Worshipping the weed is just another way to worship the self.

buwaya said...

"Medieval Cathedrals Used to Be Full of Brilliant Colors"

Not just medieval ones. The world is full of dark stone Catholic churches in the Romanesque or Rococo styles. These were not originally dark either. There are museums full of Catholic religious art, wood, stone, metal, that is now tastefully in a polished, patinaed darkness. But these were originally all brightly painted.

YoungHegelian said...

@Fernandinande, BP,

And not just those Medievals, either. Those elegant Greco-Roman sculptures, now considered the height of classical elegant & simplicity in their bare white marble, were originally painted in garish colors. Time has worn off the pigment & left only the stone. Heck, some of the nudes even had pubic hair painted in.
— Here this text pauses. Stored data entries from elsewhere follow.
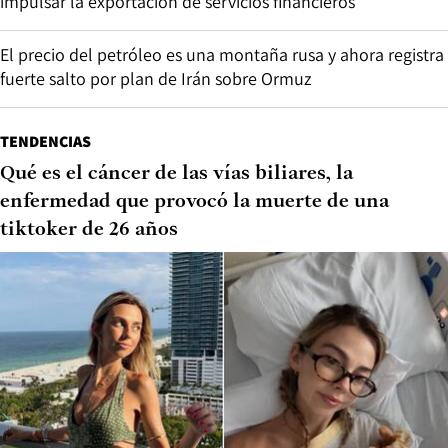
impulsar la exportación de servicios financieros
El precio del petróleo es una montaña rusa y ahora registra
fuerte salto por plan de Irán sobre Ormuz
TENDENCIAS
Qué es el cáncer de las vías biliares, la
enfermedad que provocó la muerte de una
tiktoker de 26 años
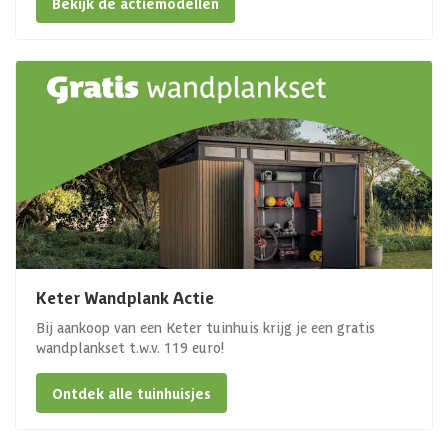
Bekijk de actiemodellen
Keter Wandplank Actie
Bij aankoop van een Keter tuinhuis krijg je een gratis
wandplankset t.w.v. 119 euro!
Ontdek alle tuinhuisjes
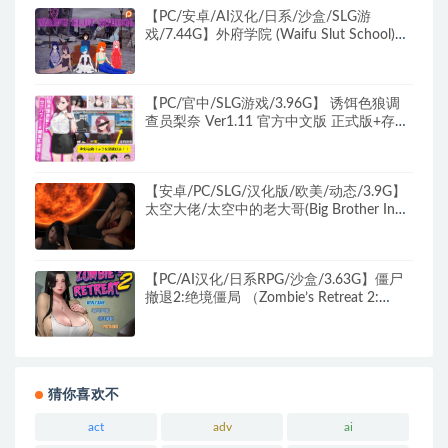
【PC/安卓/AI汉化/日系/沙盒/SLG游
戏/7.44G】外府学院 (Waifu Slut School)
Ver0.51 AI汉化版+PC+安卓+日系沙盒SLG
动态游戏+7.44G
【PC/官中/SLG游戏/3.96G】 诱饵色狼调
查员梨奈 Ver1.11 官方中文版 正式版+存档
+日式SLG游戏+3.96G
【安卓/PC/SLG/汉化版/欧美/动态/3.9G】
太空大佬/太空中的老大哥(Big Brother In
Space) Ver0.10 汉化版 PC+安卓 动态沙盒
SLG游戏&补更+3.9G
【PC/AI汉化/日系RPG/沙盒/3.63G】僵尸
撤退2:绝境僵局 （Zombie’s Retreat 2:
Gridlocked） Ver1.0.2 AI汉化版+日系RPG
游戏+3.63G
猜你喜欢不
act
adv
ai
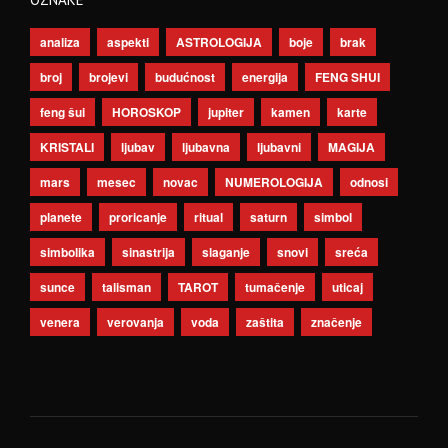
analiza
aspekti
ASTROLOGIJA
boje
brak
broj
brojevi
budućnost
energija
FENG SHUI
feng šui
HOROSKOP
jupiter
kamen
karte
KRISTALI
ljubav
ljubavna
ljubavni
MAGIJA
mars
mesec
novac
NUMEROLOGIJA
odnosi
planete
proricanje
ritual
saturn
simbol
simbolika
sinastrija
slaganje
snovi
sreća
sunce
talisman
TAROT
tumačenje
uticaj
venera
verovanja
voda
zaštita
značenje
Jael (Gone Windwalking) said...

~
I worship the church of Edward Bernays introducing the polytheism of whatever-sells and herding American consumer rational markets into irrational consent through misleading advertising - but, I can’t quite get the trickle down effects worked out for our soon, shovel-ready infrastructure projects, nor for our massive tax reform platform, so I’m content to worship the consumer assumption that Brilliance will work out these petty details on the smokin’-fly.

Marc in Eugene said...

Mockturtle, Yes, I'm generally tl;dr, no use denying it. :-) But of course from our point of view we don't "worship the bread and wine" (that would be gross idolatry) because, when the 'worshipping' kicks in, we believe that it is no longer bread and wine but the Body and Blood of the Lord.

mockturtle said...

Marc, I guess I appreciate the distinction. Even Luther, IIRC, believed in transubstantiation. My personal view--and the view of most Protestants--is that the bread and wine are symbolic of the body and blood of Christ and are taken in memory of his sacrifice.

gspencer said...

Psalm 7:17,

"I will give thanks to the Lord because of his righteousness;

I will sing the praises of the name of the Lord Most High"

Especially the high part.

Lewis Wetzel said...

Luther:
"Fire and iron, two different substances, are so mingled in red-hot iron that every part of it is both fire and iron. Why may not the glorious body of Christ much more be in every part of the substance of the bread?"

Bill said...

I used to live up the hill from The Saint John Coltrane African Orthodox Church in San Francisco.

n.n said...
This comment has been removed by the author.
n.n said...

You can reach a higher level of consciousness, if not a higher plane of perception, with a dark roast coffee. Hold the cream, sugar, and other forms of adulteration.

Earnest Prole said...

The police were merely following the first rule of law enforcement:

Make sure when your shift is over, you go home alive.

mockturtle said...
This comment has been removed by the author.
Bad Lieutenant said...

First rule of blogging, make your apologias for police negligence on the right post.

Kevin said...

U2 already wrote the theme song:

High, higher than the sun
You shoot me from a gun
I need you to elevate me here,
At the corner of your lips
As the orbit of your hips
Eclipse, you elevate my soul

I've lost all self-control
Been living like a mole
Now going down, excavation
I and I in the sky
You make me feel like I can fly
So high, elevation

A star lit up like a cigar
Strung out like a guitar
Maybe you could educate my mind
Explain all these controls
I can't sing but I've got soul
The goal is elevation

Unknown said...



https://www.sciencedaily.com/releases/2017/08/170809073246.htm

from a google search for effects of smoking:

"Fewer than 10 percent of lifelong smokers will get lung cancer. Fewer yet will contract the long list of other cancers, such as throat or mouth cancers. In the game of risk, you're more likely to have a condom break than to get cancer from smoking" (and not all lung cancers are fatal).

Hard to boil it down to make a direct comparison, but hypertension hits about 1/3 of population, and about 2% (roughly 20 per 1,000) die from it. I wonder where the breakpoint lies -- what risk is acceptable?

I'm not advocating smoking, just wondering if somehow the case against MJ is stronger than people think.